The Secret Garden by Frances Hodgson Burnett
I start with the oldest book on this small list. The Secret Garden was published in 1911. It is a beautiful children’s book about a girl named Mary who discovers a walled garden. While Mary and her friend Colin restore the garden, not only the garden but also Mary herself changes. I love the old writing style and how the book shows the importance of positive thinking.
Gone with the Wind by Margaret Mitchell
This historical novel was first published in 1936. It is still a popular classic in the United States. I got this book from my grandmother after she died. I knew almost nothing about the story, not even if my grandmother liked it. I just wanted to read it, because she read it. Gone with the Wind was not an easy read, but it was interesting, beautiful and sad. Interesting, because Scarlett O’Hara is what you would call an unlikable character. She is a rich, spoiled and selfish daughter of a plantation owner. At the end of the book I felt sorry for her anyway. It was also interesting to read about the American Civil War. Since I live in the Netherlands, I did not learn a lot about it at school.

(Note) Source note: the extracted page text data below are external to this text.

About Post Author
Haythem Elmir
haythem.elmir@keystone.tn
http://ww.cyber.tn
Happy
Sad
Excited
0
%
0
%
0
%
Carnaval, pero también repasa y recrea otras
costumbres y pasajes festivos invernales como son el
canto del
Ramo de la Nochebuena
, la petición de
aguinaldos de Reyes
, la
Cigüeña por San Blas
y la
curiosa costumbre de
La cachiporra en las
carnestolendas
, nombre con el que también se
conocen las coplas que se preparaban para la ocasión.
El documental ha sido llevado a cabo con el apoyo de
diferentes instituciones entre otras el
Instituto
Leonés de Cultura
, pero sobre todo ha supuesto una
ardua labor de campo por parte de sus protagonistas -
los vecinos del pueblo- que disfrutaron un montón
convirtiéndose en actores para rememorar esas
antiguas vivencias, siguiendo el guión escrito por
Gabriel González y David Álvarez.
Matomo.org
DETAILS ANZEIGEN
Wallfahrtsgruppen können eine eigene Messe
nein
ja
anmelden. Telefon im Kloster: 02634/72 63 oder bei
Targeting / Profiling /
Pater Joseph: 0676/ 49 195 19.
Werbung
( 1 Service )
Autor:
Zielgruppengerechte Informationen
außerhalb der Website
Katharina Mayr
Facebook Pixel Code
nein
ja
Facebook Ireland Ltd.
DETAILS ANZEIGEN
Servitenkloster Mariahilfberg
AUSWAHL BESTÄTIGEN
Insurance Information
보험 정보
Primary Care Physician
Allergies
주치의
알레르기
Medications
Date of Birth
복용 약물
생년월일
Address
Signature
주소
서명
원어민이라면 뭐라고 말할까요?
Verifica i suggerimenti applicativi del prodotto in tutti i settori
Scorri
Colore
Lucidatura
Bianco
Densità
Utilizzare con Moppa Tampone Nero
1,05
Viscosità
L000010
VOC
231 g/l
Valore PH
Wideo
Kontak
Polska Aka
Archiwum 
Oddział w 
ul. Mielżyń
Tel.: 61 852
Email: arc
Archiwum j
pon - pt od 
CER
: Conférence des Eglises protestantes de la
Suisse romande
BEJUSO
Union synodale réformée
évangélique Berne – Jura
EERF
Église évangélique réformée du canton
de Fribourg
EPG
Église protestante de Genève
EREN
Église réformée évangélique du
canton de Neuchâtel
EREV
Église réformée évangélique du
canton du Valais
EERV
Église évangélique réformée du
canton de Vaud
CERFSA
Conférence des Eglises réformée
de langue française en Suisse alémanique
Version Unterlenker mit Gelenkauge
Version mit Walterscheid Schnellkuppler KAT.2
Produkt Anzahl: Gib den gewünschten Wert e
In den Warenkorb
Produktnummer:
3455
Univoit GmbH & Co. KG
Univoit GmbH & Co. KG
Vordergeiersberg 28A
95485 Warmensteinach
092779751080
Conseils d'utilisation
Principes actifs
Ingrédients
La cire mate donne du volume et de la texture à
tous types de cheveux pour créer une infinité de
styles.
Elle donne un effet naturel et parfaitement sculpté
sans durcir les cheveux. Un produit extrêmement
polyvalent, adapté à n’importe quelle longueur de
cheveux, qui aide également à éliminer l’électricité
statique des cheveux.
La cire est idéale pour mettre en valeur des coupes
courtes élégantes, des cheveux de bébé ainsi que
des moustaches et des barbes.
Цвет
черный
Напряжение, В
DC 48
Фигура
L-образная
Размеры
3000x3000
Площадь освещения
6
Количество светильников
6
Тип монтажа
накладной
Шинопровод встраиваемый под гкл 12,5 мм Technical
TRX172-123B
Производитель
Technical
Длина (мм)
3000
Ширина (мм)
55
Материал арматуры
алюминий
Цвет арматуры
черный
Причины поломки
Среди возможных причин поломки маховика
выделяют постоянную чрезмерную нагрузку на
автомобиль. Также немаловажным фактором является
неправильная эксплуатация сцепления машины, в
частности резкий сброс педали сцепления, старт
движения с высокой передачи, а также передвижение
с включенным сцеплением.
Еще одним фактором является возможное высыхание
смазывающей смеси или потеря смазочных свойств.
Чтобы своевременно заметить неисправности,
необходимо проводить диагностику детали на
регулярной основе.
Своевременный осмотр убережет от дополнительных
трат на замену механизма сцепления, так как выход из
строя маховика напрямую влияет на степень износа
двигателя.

The Letter for the King by Tonke Dragt
One of my favourite books in elementary school. It is a Dutch classic published in 1963. The story begins in the night before Tiuri will become a knight. He gets an urgent request to deliver an important letter. This is how his secret and dangerous mission starts.
The Neverending Story by Michael Ende
Another book I loved as child, and still cherish. The book is written by a German writer in 1979. It tells the story of a boy named Bastian. He slowly becomes part of the book he is reading. Fantastica, the world Bastian discovers, is amazing! It is very high on my list of fictional worlds I would like to visit (what do you mean with “that isn’t possible”?).
The House of Spirits by Isabel Allende
The first book of this Chilean writer, originally published in Spanish in 1982. The book follows three generations of the Trueba family: Clara, her daughter Blanca and granddaughter Alba. The House of Spirits is a nice mix between magical realism and historical fiction with some romance. I love the writing style: beautiful and captivating.